ENA wants stakeholders in education to acknowledge and find solutions to teaching and learning challenges Albinos face in schools.
At an event to mark the UN’s International Albinism Awareness Day on Tuesday, a former Nigerian Ambassador to South Africa, Uche Ajulu, said the peculiar eye and skin defects that all albinos face make it imperative for basic health care policies in Africa to be cover them.
“This is the 21st century and we want albinos to have free eye care in all hospitals across Africa including Ghana and Nigeria. We want albinos to have free skin care, twice a year, because of the indecent exposure to the merciless tropical sun,” she said.

Photo: Uche Ajulu
Tuesday’s event, organised by ENA was held at the premises of Ensign College of Public Health at Kpong in the Lower Manya Krobo District of the Eastern Region on the theme “Advancing with Renewed Hope”.
Ghana Country Director of ENA, Cecilia Amankwah, said the call by the former Ambassador is laudable and promised to present a communiqué to Ghana’s government on other ways to improve the health and educational rights of albinos in Ghana.
She said ENA has encountered many reports of discrimination against Albinos in schools across the country, revealing ENA has been leading a sensitisation program throughout Ghana’s communities to develop awareness about the inherited genetic condition.
“Our team is determined to increase the safety and self-esteem of Albinos and create awareness throughout Ghana,” she said.
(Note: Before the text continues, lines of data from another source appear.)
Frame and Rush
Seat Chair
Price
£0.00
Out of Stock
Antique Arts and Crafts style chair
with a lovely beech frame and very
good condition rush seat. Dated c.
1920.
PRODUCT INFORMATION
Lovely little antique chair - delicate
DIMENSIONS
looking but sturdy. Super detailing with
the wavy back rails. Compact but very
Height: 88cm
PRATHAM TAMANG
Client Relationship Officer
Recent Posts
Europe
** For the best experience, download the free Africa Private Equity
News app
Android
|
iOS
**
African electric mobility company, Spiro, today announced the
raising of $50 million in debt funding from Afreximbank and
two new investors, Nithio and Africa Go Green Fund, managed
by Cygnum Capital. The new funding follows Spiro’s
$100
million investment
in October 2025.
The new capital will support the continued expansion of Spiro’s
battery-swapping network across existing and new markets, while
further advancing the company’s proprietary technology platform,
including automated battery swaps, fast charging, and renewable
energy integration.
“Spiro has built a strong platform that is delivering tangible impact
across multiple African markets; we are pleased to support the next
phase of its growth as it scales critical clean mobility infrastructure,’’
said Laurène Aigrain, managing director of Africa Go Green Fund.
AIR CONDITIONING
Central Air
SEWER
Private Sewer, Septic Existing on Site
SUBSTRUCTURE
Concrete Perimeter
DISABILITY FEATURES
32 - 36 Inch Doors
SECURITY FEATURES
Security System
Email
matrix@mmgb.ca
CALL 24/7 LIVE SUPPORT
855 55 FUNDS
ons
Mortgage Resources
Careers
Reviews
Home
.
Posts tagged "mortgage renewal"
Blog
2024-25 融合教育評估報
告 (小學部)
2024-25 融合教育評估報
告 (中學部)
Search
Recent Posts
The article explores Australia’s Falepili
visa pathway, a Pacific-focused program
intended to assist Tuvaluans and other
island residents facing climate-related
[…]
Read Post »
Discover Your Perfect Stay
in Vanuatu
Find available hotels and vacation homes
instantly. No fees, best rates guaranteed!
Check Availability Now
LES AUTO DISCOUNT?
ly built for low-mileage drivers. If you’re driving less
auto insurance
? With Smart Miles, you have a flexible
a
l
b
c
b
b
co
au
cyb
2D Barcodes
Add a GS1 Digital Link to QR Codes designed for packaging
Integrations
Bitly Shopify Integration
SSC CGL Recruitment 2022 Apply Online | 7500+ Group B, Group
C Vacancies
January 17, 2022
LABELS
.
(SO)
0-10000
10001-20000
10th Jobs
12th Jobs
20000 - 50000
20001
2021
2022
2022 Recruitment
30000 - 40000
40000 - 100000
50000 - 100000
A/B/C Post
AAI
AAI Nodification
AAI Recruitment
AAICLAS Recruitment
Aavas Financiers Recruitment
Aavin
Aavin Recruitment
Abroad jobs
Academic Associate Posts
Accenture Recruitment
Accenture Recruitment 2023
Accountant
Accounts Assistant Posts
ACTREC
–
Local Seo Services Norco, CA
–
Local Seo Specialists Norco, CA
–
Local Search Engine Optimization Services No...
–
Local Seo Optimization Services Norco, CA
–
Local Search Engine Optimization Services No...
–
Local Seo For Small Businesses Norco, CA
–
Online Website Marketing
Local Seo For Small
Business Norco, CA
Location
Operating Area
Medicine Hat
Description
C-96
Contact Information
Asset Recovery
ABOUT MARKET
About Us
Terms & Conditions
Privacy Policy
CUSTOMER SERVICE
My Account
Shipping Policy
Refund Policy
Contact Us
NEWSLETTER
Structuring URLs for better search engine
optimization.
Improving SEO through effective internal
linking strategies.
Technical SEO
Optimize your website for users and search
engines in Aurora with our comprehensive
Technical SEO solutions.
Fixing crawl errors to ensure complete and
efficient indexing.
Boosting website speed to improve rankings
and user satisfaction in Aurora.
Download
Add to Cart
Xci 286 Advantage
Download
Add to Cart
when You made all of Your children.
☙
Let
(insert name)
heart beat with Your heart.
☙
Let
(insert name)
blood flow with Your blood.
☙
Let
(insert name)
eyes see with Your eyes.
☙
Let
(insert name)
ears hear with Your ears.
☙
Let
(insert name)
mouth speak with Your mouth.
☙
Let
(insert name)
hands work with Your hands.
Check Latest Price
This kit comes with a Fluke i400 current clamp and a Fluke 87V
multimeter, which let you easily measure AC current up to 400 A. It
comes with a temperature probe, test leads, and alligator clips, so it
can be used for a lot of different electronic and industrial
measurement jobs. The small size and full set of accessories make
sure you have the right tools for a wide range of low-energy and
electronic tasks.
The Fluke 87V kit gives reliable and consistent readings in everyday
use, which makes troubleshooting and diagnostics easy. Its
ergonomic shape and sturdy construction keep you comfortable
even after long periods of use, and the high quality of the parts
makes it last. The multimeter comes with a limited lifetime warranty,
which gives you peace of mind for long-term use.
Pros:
The UN-sanctioned International Albinism Awareness Day, marked on June 13 every year, is aimed at pushing for an end to discrimination and inhumane treatment meted out against persons with Albino.
In Africa, people with Albinism are often persecuted, dismembered and even killed because of false beliefs and superstitions about them.
These superstitions, mainly perpetuated by witch doctors, are that certain body parts contain magical powers. These witch doctors then use these body parts as ingredients for potions and ritualistic purposes.
Research shows that a full body of an albino can bring in over $70,000.

President of the Ghana Association of Persons with Albinism (GAPA), Mawuse Yakor-Hamidu, said at Tuesday's event that the Association continues to receive reports about ostracisation of people born with the condition by schools, churches, communities and at social gatherings.
“We want the government to mainstream Albinism as a disability at all levels of education. Some textbooks should be printed in large fonts and also teachers should be sensitised on the needs of persons with Albinism,” she urged policy makers.